Dataset records ▸
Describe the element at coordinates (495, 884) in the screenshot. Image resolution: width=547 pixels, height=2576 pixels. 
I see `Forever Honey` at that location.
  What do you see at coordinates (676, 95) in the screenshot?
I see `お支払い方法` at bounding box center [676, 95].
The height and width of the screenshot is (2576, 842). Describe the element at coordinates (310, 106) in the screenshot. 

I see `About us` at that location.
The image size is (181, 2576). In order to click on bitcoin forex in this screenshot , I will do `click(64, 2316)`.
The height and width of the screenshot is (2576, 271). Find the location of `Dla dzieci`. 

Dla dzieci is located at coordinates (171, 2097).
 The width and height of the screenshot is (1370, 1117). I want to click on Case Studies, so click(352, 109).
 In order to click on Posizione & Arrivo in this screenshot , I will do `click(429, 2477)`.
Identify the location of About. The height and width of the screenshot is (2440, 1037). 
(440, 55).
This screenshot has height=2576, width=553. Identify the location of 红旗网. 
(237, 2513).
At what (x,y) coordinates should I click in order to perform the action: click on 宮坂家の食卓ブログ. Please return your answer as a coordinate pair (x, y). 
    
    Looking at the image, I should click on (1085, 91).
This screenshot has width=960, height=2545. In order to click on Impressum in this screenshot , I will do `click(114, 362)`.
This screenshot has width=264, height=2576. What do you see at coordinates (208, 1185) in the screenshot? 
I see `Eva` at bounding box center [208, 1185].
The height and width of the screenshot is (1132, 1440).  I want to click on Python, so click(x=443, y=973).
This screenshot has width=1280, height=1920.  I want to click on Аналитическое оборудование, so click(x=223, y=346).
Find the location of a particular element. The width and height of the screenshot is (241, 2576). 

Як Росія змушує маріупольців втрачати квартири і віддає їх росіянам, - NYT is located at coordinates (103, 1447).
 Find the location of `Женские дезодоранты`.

What the task requires ▸ In the material above, please find every line that includes the word "will" and copy it.

Output below ▸
The image size is (181, 2576). In order to click on bitcoin forex in this screenshot , I will do `click(64, 2316)`.
 In order to click on Posizione & Arrivo in this screenshot , I will do `click(429, 2477)`.
This screenshot has width=960, height=2545. In order to click on Impressum in this screenshot , I will do `click(114, 362)`.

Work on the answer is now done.